Senate seeks suspension of proposed excise duty rate increase on locally produced alcoholic beverages

The Senate, on Tuesday called on the Federal Government to suspend the planned excise duty increase on locally produced alcoholic beverages set to go into effect on June 4th. The Upper Chamber of the National Assembly said that the increase which would raise the excise duty rate on alcoholic beverages from the current rate of 20% to 67% represents a 300% increase and should be suspended until there is a better understanding of the new policy by all stakeholders in the interest of the national economy.

According to the senate, the measure to suspend the proposed rate hike is meant to safeguard the sector from complete collapse.

The legislative body said it will initiate a stakeholder’s public hearing by referring the motion to the relevant committee for a full discussion with the Federal Government and relevant stakeholders in the beverage sector so as to get a better understanding of the issues and assist government to take the best action in the overall interest of Nigerians affected by the new policy.

The resolution of the senate on Tuesday follows a motion introduced by Senator Benjamin Uwajumogu (APC, Imo North) and co-sponsored by Enyinnaya Abaribe (PDP, Abia South).

Senator Uwajumogu, while moving the motion said: “The current excise duty paid by the locally produced beverages sector stands at 20 percent across board but under the approved excise duty tariff hike by the Federal Government, it is fixed at 67%; over 300% increase.”

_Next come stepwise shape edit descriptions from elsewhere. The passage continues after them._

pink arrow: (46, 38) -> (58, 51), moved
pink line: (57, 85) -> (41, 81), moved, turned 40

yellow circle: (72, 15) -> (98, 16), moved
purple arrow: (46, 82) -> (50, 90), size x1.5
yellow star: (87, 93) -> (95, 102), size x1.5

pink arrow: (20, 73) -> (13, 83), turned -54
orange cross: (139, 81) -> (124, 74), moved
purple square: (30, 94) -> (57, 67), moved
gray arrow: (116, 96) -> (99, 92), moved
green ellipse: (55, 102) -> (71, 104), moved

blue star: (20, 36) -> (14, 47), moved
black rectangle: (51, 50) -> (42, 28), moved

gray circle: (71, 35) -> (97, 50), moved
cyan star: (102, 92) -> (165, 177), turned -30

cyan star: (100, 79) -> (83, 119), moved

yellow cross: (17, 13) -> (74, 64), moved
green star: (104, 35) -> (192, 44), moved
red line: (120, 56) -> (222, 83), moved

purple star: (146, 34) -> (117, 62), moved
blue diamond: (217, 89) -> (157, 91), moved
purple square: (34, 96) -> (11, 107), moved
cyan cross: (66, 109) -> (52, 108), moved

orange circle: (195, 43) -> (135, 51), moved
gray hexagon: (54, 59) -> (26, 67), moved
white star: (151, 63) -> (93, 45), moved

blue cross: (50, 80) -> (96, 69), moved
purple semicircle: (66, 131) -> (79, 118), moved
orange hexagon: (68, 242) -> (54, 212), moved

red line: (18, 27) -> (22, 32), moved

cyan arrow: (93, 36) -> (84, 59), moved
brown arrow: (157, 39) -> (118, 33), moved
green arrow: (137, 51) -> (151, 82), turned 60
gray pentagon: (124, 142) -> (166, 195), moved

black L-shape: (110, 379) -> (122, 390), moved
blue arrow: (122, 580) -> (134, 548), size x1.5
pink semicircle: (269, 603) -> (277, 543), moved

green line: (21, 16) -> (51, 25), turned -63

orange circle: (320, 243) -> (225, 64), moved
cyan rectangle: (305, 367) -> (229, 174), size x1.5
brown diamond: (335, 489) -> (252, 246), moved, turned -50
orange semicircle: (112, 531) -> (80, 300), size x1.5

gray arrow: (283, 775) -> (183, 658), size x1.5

He noted that the beverage industry which is one of the oldest surviving industries currently employs over 250,000 Nigerians with an investment portfolio of over N420bn which would be threatened to extinction if the new tariff hike were to go into effect.

According to him, the proposed excise duty increase was computed without full consultation of members of the beverage sector and all other stakeholders within the industry known as Distillers and Beverage Association of Nigeria (DIBAN), a sub-sector of the Manufacturers Association of Nigeria (MAN).

“If this proposed hike is not reviewed, one of the consequences will be the potential loss of at least 250,000 jobs as manufacturers within this sub-sector will be left with no option than to massively lay off workers,” the Senator warned.

He added that the direct and indirect job losses as a result of the tariff increase will further worsen the deteriorating unemployment situation in the country as well as the attendant social consequences.